■ Task description
Scan the entries below. Return every line that includes "משהו".

★ ★ ★ ★

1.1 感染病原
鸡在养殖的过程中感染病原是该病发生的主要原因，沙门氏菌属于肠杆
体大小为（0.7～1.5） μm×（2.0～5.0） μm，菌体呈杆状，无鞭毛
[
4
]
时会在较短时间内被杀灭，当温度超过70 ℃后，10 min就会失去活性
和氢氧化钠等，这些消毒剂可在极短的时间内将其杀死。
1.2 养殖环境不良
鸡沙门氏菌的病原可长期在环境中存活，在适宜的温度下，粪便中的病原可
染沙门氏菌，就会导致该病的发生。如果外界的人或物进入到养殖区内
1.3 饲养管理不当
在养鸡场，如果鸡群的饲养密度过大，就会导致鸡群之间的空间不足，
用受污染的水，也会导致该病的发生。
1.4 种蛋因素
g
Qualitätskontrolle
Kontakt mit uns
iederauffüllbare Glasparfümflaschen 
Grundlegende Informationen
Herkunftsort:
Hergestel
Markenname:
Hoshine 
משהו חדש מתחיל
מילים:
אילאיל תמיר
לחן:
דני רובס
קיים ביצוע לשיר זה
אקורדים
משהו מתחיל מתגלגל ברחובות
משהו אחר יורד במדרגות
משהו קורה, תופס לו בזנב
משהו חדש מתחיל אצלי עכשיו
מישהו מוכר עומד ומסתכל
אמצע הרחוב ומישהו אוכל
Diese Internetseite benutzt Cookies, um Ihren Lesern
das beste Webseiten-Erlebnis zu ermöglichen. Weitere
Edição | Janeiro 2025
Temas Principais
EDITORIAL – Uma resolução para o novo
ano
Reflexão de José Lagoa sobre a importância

★ ★ ★ ★

■ Answer to the exercise
משהו חדש מתחיל
משהו מתחיל מתגלגל ברחובות
משהו אחר יורד במדרגות
משהו קורה, תופס לו בזנב
משהו חדש מתחיל אצלי עכשיו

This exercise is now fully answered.